Dall’interno del confessionale il nonno, che avrebbe voluto ossequiare la figlia del generale, si strinse nelle spalle, quasi si raggomitolò.

Incallito fumatore di pipa, avvertì lo stimolo della tosse, ma si controllò: perché farsi scoprire in agguato? Non vi era motivo, tutto andava bene. Ma subito dopo fu costretto a cambiar parere. Con un gesto rapido della mano inguantata donna Finella raccolse dal vassoio una banconota da dieci lire e la fece sparire nella borsetta. Il nonno era sbalordito. Dall’interno del confessionale avrebbe voluto interrompere il gesto insano della donna, ma gli mancò il coraggio, in quel momento, in chiesa, con tanta gente. E quante domande, quante congetture, tutte in quell’istante! Ma una risposta al suo stupore, e al suo sgomento (in fondo era stato derubato di una bella somma di de- naro), dentro di sé non la trovava. E intanto donna Finella, imperturbabile, raccoglieva un’altra banconota da dieci lire, quella che, con tanta discrezione, mezz’ora prima, aveva deposto nel vassoio la moglie dell’avvocato. «Ora è troppo!» esclamò a mezza voce il nonno, e stava lì lì per irrompere dall’interno del confessionale, quando una mano spostò la tendina che lo celava agli occhi dei fedeli: era il parroco che, ancora in camice e pianeta, chiedeva di riprendere il suo legittimo posto di confessore. E proprio in quegli attimi, tra una battuta spiritosa del prete e un confuso brontolio del nonno, che cedeva il posto di guardia, donna Finella guadagnava in fretta l’uscita della chiesa.

Risoluto, il nonno si fece largo tra una piccola folla di bambini cinguettanti, raggiunse il vassoio, tirò fuori dalla tasca il sacchettino di tela, vi fece scivolare, tra un tintinnio convulso, le monete residue e senza indugi (<< al diavolo », proprio così, «al diavolo» disse), spense la luce nella capanna. Cadde il buio su tutto il presepio. Poi, senza tener conto del disappunto dei visitatori, uscì quasi di corsa dalla chiesa: avrebbe voluto chiedere spiegazioni. Ma si fermò esitante sul sagrato: la figlia del generale scompariva all’angolo della strada. Era accaduto qualcosa d’inaspettato che mandava all’aria finezza e rispetto. Il nonno non si capacitava. Quale scoperta penosa, umiliante, era costretto a fare. «Ma è uscita pazza, o … ». Interruppe la riflessione, fulminato dal dubbio: gli tornarono in mente tutte quelle voci, da lui sempre considerate pettegolezzi, sulle disavventure economiche che si erano abbattute sulla casa del generale. Chi aveva detto, una volta, e lui non approfondì l’informazione, che per via di certe operazioni finanziarie sbagliate, donna Finella se la passava male?

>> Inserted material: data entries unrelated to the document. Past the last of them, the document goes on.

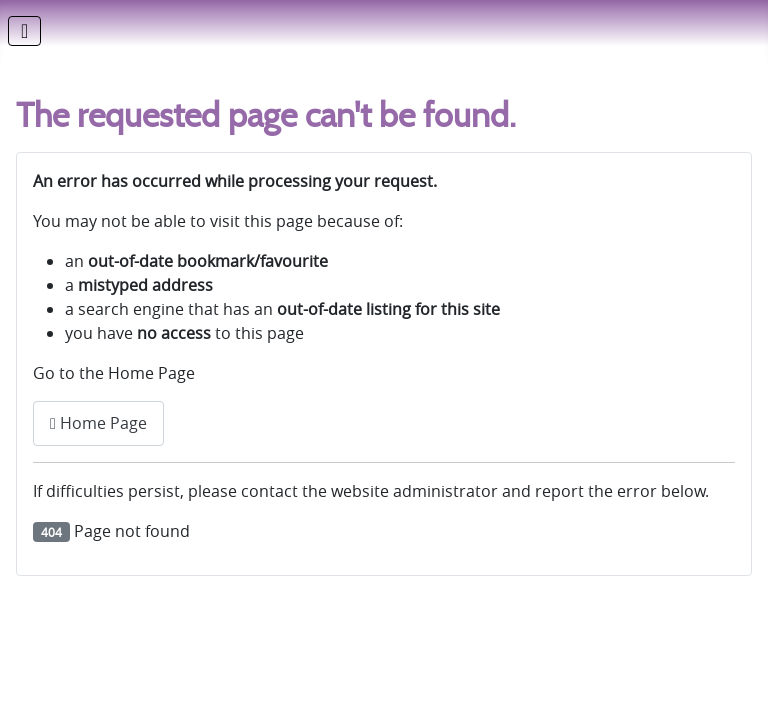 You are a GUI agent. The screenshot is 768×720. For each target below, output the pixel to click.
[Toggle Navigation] (24, 31)
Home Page (98, 423) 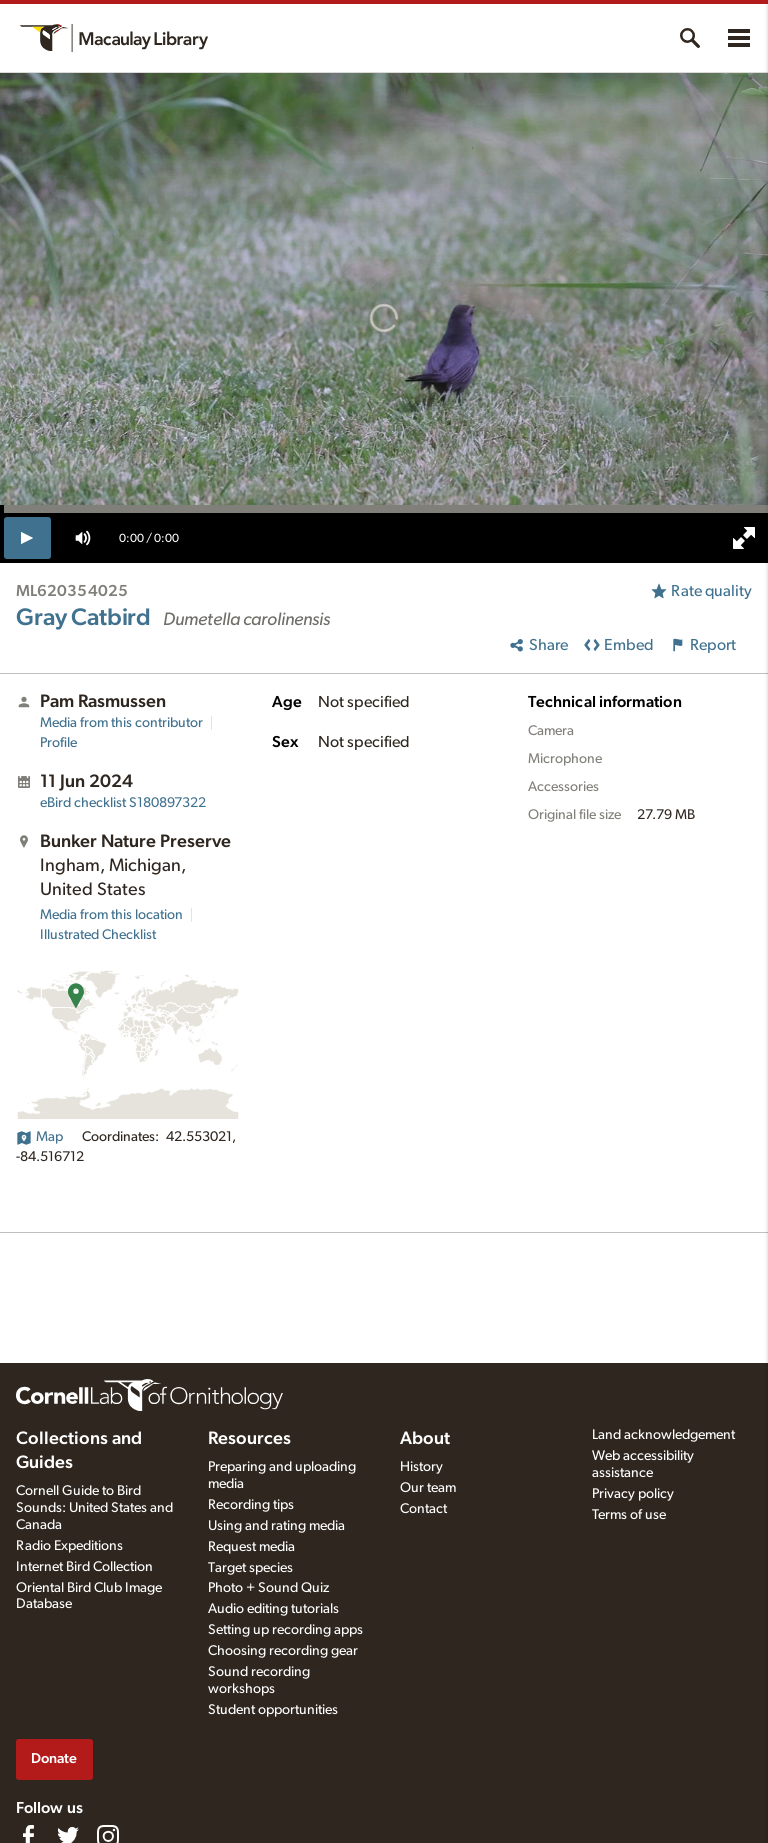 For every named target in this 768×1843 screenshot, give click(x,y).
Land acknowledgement (663, 1435)
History (421, 1467)
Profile (58, 743)
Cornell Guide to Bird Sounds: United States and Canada (94, 1508)
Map (39, 1137)
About (425, 1439)
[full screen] (744, 538)
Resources (249, 1439)
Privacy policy (633, 1494)
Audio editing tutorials (273, 1609)
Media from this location (111, 915)
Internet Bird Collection (84, 1567)
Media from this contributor (121, 723)
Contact (423, 1509)
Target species (250, 1568)
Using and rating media (276, 1526)
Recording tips (251, 1505)
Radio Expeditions (69, 1546)
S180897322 (123, 803)
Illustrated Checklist (98, 935)
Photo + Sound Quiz (268, 1588)
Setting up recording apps (285, 1630)
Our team (428, 1488)
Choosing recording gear (283, 1651)
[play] (27, 538)
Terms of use (629, 1515)
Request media (251, 1547)
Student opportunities (273, 1710)
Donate (54, 1758) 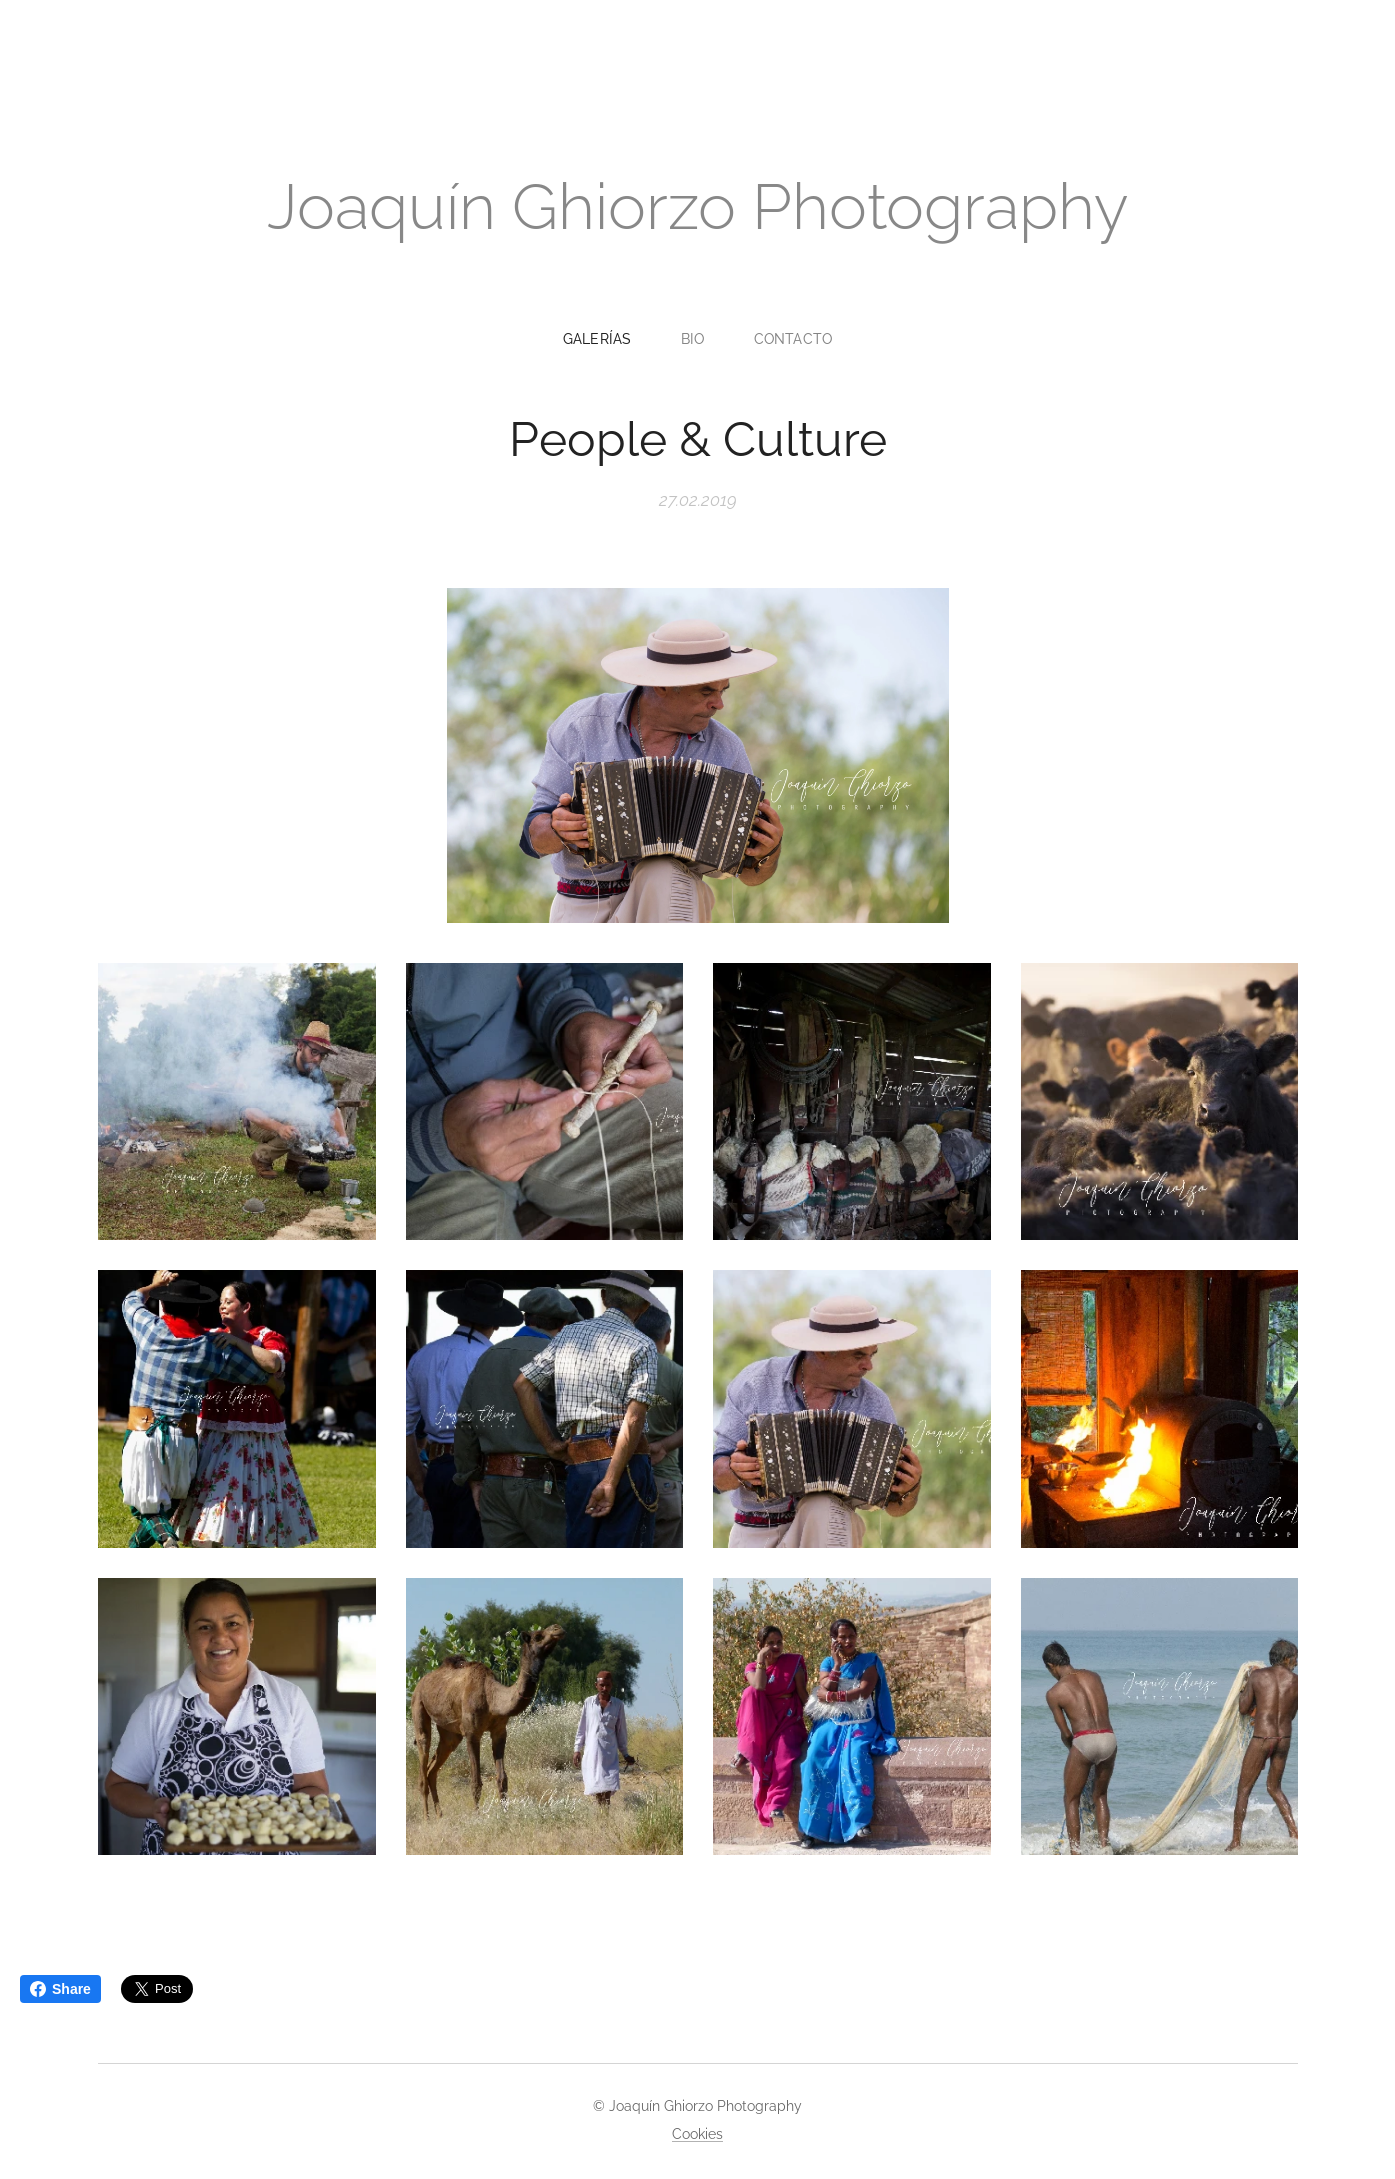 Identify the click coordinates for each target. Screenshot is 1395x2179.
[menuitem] (606, 339)
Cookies (697, 2134)
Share (60, 1989)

Improvvisamente il nonno, e sorprendentemente, si sentì diverso. Si lisciò i baffi, si passò una mano sulla fronte sguarnita: un gesto a noi ben noto quando decideva di interrompere le ostilità.

Il sagrato si animava di gente, i bambini cinguettanti gli si affollarono intorno, lo pregarono di ridare luce al presepio. Lui li accontentò, e quelli sciamarono oltre l’inginocchiatoio.

Poi il nonno tornò a casa col vassoio sotto il braccio.

Due giorni dopo, festa dell’Epifania, si fece venire un ‘idea che non ebbe difficoltà a definire geniale. Davanti alla capanna sistemò un salvadanaio di terracotta, panciuto e pomposo, che si rivelò subito discreto e, soprattutto, sicuro.

E noi nipoti, finalmente, fummo esonerati dalla guardia al presepio, per quello e per gli anni successivi.